Book by Susan Young and Jessica Bramham
Review by Debra L. Dukes, Ed.D.
Teachers College
Academic Mentor
Western Governors University
Salt Lake City, UT

Many people think of ADHD, or attention deficit hyperactivity disorder as a childhood disorder. Nothing could be further from the truth.  While estimates of how many adults are diagnosed with ADHD vary widely, it is estimated that possibly 2% of all adults could meet the criteria to be diagnosed with the disorder (Shaffer, 1994 as cited on p. 5). Meeting the criteria for the disorder is an important point since the disorder is often misdiagnosed and can occur in combination with many other social, educational, and medical problems (p. 16).

As recent events at Virginia Tech and other educational institutions illustrate, we should all be concerned with psychiatric and psychological disorders that affect our students. ADHD could be one of the most common disorders we see in students without even realizing it. This disorder does not just affect a person’s ability to learn; the many symptoms, as this book clearly points out, can and do affect all aspects of an individual’s life. While the authors do a nice job introducing ADHD to the reader (including the prevalence of the disorder, core symptoms, treatment, and related problems of the disorder), the book is offered as a guide of practice for professionals who work with and care for persons with ADHD (foreword, p. xv).

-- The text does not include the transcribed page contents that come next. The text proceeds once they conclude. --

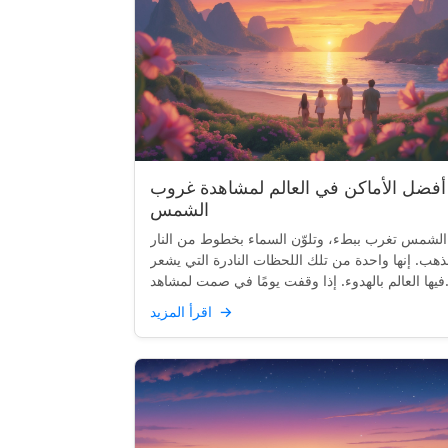
أفضل الأماكن في العالم لمشاهدة غروب
الشمس
الشمس تغرب ببطء، وتلوّن السماء بخطوط من النار
ذهب. إنها واحدة من تلك اللحظات النادرة التي يشعر
صمت لمشاهد...
→
اقرأ المزيد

Although the primary audience for this book is health professionals, educators will find it helpful. Core symptoms of the disorder -- inattentiveness, memory problems, and distractibility -- can certainly affect the educational process as well as cause social and emotional issues. Dealing with the many day-to-day symptoms of the disorder is the major strength of the book. The authors offer a somewhat standard “cognitive behavioral framework” (p. xiv) for those who treat the disorder as well as for those who work to educate people with the disorder. The book can also be useful for those who suffer from ADHD themselves. More than half of the book’s content addresses the problems associated with ADHD; authors offer practical, action-oriented activities and techniques for dealing with the many and varied symptoms. The methods addressed in the book include everything from coping with frustration and anger, to dealing with criticism and impulse control. Another strength of the book is how these methods and techniques are presented. Authors offer many examples, diagrams, and charts that detail the process of identification and provide information on how to work through specific problems. The chapter dealing with substance abuse, which is more common in adults with ADHD than in the general population, is particularly relevant and practical (pp. 233-252). The challenges for those who suffer from ADHD are well chronicled; authors provide a wealth of information for those seeking to understand the disorder and how to successfully live with it.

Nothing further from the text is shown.